Alexander Girard’s legacy to live on through modern artists in new 411 Gallery

Photo provided John Mull of 812 Signz installs a vinyl recreation of New York based artist Erin Jang’s Color Walk piece in 411 Gallery as part of the upcoming “Alexander Girard, Reverberations - Forever” gallery. This gallery will feature works from contemporary artists that directly or indirectly inspired by Girard.

The optimistic energy of the late artist Alexander Girard can be found everywhere, from his work in textiles to urban design. His use of color and geometric shapes live on far beyond Columbus.

Rick Valicenti, a graphic designer whose works can be seen all over Columbus, equated Girard’s work to throwing a stone into a quiet pond, sending ripples that others pick up on. He, alongside graphic designer Suzie Shin, have worked to curate an exhibit that captures those ripples, in a gallery titled “Alexander Girard, Reverberations – Forever.”

This showcase of Girard’s influence, to be located at 411 Gallery, will open to the public on Friday, and a reception will follow the next day.

The reception begins Saturday at 3:45 p.m. following the Exhibit Columbus Curatorial Conversation. “Alexander Girard, Reverberations – Forever” will run until Nov. 7. The 411 Gallery is open Thursdays and Fridays from noon to 6 p.m. and Saturdays from 10 a.m. to 2 p.m.

Valicenti and Shin invited a handful of people each to contribute a work from their portfolio to the gallery, as well as people who have collected works that Girard designed. Items on display include wooden dolls, chairs from Irwin Miller’s conference area in the 301 Building, silverware he designed for Braniff Airlines and much more.
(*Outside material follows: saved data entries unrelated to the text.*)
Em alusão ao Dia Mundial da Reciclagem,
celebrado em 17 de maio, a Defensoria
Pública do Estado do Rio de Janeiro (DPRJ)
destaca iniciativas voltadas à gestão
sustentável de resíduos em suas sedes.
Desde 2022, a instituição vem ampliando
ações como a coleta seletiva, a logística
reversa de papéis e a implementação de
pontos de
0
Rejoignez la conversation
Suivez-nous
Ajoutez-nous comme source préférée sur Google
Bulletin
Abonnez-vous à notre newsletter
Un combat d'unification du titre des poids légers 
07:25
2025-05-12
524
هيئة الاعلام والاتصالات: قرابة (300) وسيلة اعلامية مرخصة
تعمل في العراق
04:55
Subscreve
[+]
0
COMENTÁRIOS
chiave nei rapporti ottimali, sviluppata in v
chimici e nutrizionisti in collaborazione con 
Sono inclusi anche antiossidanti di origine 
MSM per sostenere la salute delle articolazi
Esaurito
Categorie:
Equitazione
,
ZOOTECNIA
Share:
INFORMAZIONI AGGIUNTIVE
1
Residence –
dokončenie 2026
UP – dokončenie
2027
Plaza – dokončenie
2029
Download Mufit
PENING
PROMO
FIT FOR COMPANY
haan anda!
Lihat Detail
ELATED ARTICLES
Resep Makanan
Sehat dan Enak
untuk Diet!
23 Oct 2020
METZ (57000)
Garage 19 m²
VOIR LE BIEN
“… some of them are in obviously time worn condition,” Valicenti said. “But they’re on display just to say, ‘you know what? It lives on.’ It doesn’t have to be the reproduction of, it is the original iteration or addition of.”

Girard’s influence will take up almost every inch of the gallery space, with posters Girard designed and a painting that his grandson Kori created among items on display. To visitors’ feet will be a long rainbow striped walkway designed by New York based artist Erin Jang, reminiscent of her Manhattan Color Walk piece.

This walkway leads up to a photograph on the wall of a similarly designed carpet mural Girard created for Irwin Union Bank in 1973. A video of the Color Walk in Manhattan will also accompany this photograph, Valicenti said.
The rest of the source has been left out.